The discussion was sparked when the new Marriott hotel in Grand Rapids, Mich., said it will set aside its 19th floor for women only. For an extra $30 a night, women will get such amenities as special hair dryers and toiletries.

They also get a women-only lounge where they can enjoy a drink without worrying about men hitting on them.

Growing trend or bad idea?
It will not be a first. The Crowne Plaza in Bloomington, Minn., also has a women-only floor.

“Women love the concept,” hotel executive Dhaval Brahmbhatt told NBC’s Janet Shamlian. “They love the security features of the floor. They love the amenities, and women just like to be pampered with the service.”
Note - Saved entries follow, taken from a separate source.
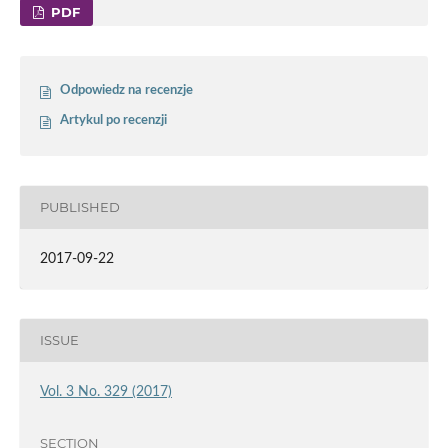
PDF
Odpowiedz na recenzje
Artykul po recenzji
PUBLISHED
2017-09-22
ISSUE
Vol. 3 No. 329 (2017)
SECTION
Allred, whom Time Magazine called "one of the nation's most effective advocates of family rights and feminist causes," didn’t argue those points, asking instead if we want to go back to the days when men used similar arguments to defend facilities set aside for only them.

“What’s next?” she asked. “Are we going to have whites-only floor for Ku Klux Klan members who have racial stereotypes about minorities and don’t want to be near them?”

“You know this is different from a black and a white floor,” Deutsch countered. “Women and men are different.”

The trouble with that thinking, Allred said, is that the same argument could be made for men-only floors and lounges. “That’s what could happen next,” she said. “Men who don’t want to do business with women because they don’t take women seriously are going to want a male-only lounge.”

Deutsch said that might not be a bad idea.

“You’d get in trouble with a men’s floor,” he admitted, “but it wouldn’t be the worst thing in the world.”

Until 1970, there were men-only lounges. The most famous was McSorley’s Old Ale House in Manhattan, which finally allowed women to cross the threshold when ordered to do so by the courts.

“Business establishments have to be open to everyone,” Allred said.

Women say they feel more secure on a floor that is off-limits to men, but Allred said that “goes back to stereotyping of men: Men as sexual predators, women as fragile, needing to be protected. We don’t need to go back to the '50s where we had this kind of stereotyping.”